#### Assignment
Type out the entries again, keeping every word unchanged.
*** Opening of Listed entries ***
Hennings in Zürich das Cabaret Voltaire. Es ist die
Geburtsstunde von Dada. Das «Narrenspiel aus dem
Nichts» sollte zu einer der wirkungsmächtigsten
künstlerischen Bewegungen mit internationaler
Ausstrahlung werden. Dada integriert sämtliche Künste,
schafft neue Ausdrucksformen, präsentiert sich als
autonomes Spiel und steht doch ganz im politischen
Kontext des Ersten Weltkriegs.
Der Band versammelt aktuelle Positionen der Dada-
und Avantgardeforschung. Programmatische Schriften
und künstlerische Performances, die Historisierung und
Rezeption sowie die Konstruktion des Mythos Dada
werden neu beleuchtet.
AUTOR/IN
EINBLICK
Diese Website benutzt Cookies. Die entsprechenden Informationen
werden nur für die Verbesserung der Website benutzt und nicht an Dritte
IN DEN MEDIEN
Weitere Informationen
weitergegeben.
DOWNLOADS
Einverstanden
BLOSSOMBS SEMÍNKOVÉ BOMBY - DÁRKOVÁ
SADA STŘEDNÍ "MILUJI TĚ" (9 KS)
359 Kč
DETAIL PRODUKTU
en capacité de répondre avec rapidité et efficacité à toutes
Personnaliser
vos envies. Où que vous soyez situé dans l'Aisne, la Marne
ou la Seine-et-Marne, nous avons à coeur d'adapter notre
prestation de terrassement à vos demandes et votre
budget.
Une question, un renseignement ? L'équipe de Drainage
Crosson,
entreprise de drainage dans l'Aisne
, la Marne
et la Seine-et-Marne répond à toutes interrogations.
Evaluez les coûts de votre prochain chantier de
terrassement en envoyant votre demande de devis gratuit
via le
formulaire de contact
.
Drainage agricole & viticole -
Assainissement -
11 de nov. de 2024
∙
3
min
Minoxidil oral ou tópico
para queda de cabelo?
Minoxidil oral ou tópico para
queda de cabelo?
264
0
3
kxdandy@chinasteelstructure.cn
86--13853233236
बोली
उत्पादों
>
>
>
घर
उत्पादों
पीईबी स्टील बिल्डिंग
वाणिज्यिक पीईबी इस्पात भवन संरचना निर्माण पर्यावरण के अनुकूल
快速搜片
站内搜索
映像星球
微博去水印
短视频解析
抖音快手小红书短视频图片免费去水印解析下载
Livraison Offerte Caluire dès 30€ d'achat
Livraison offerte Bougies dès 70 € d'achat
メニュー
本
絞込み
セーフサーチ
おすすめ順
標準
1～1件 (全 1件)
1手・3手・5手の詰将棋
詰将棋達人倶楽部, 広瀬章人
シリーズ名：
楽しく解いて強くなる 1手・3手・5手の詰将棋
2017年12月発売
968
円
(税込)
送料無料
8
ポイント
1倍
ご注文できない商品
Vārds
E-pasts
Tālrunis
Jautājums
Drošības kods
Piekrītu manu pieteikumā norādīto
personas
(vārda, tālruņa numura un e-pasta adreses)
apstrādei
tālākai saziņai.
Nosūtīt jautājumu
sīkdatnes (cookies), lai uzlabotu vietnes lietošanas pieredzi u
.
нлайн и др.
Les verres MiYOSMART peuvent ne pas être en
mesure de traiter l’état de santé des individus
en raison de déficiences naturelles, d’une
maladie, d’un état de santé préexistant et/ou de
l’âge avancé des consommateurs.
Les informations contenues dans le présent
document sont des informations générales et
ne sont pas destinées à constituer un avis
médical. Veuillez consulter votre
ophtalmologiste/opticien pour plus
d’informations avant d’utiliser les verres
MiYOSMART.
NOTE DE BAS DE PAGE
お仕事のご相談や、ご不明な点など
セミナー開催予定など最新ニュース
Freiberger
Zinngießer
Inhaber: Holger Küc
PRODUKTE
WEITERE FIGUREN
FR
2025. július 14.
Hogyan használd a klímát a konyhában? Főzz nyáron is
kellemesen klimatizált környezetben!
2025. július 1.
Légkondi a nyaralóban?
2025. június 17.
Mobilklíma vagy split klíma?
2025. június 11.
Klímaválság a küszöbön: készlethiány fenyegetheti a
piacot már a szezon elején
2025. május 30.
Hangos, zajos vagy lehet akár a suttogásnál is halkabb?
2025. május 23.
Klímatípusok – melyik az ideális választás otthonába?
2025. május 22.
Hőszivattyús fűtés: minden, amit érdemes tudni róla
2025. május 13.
*** Close of Listed entries ***
#### Exercise result
Hennings in Zürich das Cabaret Voltaire. Es ist die
Geburtsstunde von Dada. Das «Narrenspiel aus dem
Nichts» sollte zu einer der wirkungsmächtigsten
künstlerischen Bewegungen mit internationaler
Ausstrahlung werden. Dada integriert sämtliche Künste,
schafft neue Ausdrucksformen, präsentiert sich als
autonomes Spiel und steht doch ganz im politischen
Kontext des Ersten Weltkriegs.
Der Band versammelt aktuelle Positionen der Dada-
und Avantgardeforschung. Programmatische Schriften
und künstlerische Performances, die Historisierung und
Rezeption sowie die Konstruktion des Mythos Dada
werden neu beleuchtet.
AUTOR/IN
EINBLICK
Diese Website benutzt Cookies. Die entsprechenden Informationen
werden nur für die Verbesserung der Website benutzt und nicht an Dritte
IN DEN MEDIEN
Weitere Informationen
weitergegeben.
DOWNLOADS
Einverstanden
BLOSSOMBS SEMÍNKOVÉ BOMBY - DÁRKOVÁ
SADA STŘEDNÍ "MILUJI TĚ" (9 KS)
359 Kč
DETAIL PRODUKTU
en capacité de répondre avec rapidité et efficacité à toutes
Personnaliser
vos envies. Où que vous soyez situé dans l'Aisne, la Marne
ou la Seine-et-Marne, nous avons à coeur d'adapter notre
prestation de terrassement à vos demandes et votre
budget.
Une question, un renseignement ? L'équipe de Drainage
Crosson,
entreprise de drainage dans l'Aisne
, la Marne
et la Seine-et-Marne répond à toutes interrogations.
Evaluez les coûts de votre prochain chantier de
terrassement en envoyant votre demande de devis gratuit
via le
formulaire de contact
.
Drainage agricole & viticole -
Assainissement -
11 de nov. de 2024
∙
3
min
Minoxidil oral ou tópico
para queda de cabelo?
Minoxidil oral ou tópico para
queda de cabelo?
264
0
3
kxdandy@chinasteelstructure.cn
86--13853233236
बोली
उत्पादों
>
>
>
घर
उत्पादों
पीईबी स्टील बिल्डिंग
वाणिज्यिक पीईबी इस्पात भवन संरचना निर्माण पर्यावरण के अनुकूल
快速搜片
站内搜索
映像星球
微博去水印
短视频解析
抖音快手小红书短视频图片免费去水印解析下载
Livraison Offerte Caluire dès 30€ d'achat
Livraison offerte Bougies dès 70 € d'achat
メニュー
本
絞込み
セーフサーチ
おすすめ順
標準
1～1件 (全 1件)
1手・3手・5手の詰将棋
詰将棋達人倶楽部, 広瀬章人
シリーズ名：
楽しく解いて強くなる 1手・3手・5手の詰将棋
2017年12月発売
968
円
(税込)
送料無料
8
ポイント
1倍
ご注文できない商品
Vārds
E-pasts
Tālrunis
Jautājums
Drošības kods
Piekrītu manu pieteikumā norādīto
personas
(vārda, tālruņa numura un e-pasta adreses)
apstrādei
tālākai saziņai.
Nosūtīt jautājumu
sīkdatnes (cookies), lai uzlabotu vietnes lietošanas pieredzi u
.
нлайн и др.
Les verres MiYOSMART peuvent ne pas être en
mesure de traiter l’état de santé des individus
en raison de déficiences naturelles, d’une
maladie, d’un état de santé préexistant et/ou de
l’âge avancé des consommateurs.
Les informations contenues dans le présent
document sont des informations générales et
ne sont pas destinées à constituer un avis
médical. Veuillez consulter votre
ophtalmologiste/opticien pour plus
d’informations avant d’utiliser les verres
MiYOSMART.
NOTE DE BAS DE PAGE
お仕事のご相談や、ご不明な点など
セミナー開催予定など最新ニュース
Freiberger
Zinngießer
Inhaber: Holger Küc
PRODUKTE
WEITERE FIGUREN
FR
2025. július 14.
Hogyan használd a klímát a konyhában? Főzz nyáron is
kellemesen klimatizált környezetben!
2025. július 1.
Légkondi a nyaralóban?
2025. június 17.
Mobilklíma vagy split klíma?
2025. június 11.
Klímaválság a küszöbön: készlethiány fenyegetheti a
piacot már a szezon elején
2025. május 30.
Hangos, zajos vagy lehet akár a suttogásnál is halkabb?
2025. május 23.
Klímatípusok – melyik az ideális választás otthonába?
2025. május 22.
Hőszivattyús fűtés: minden, amit érdemes tudni róla
2025. május 13.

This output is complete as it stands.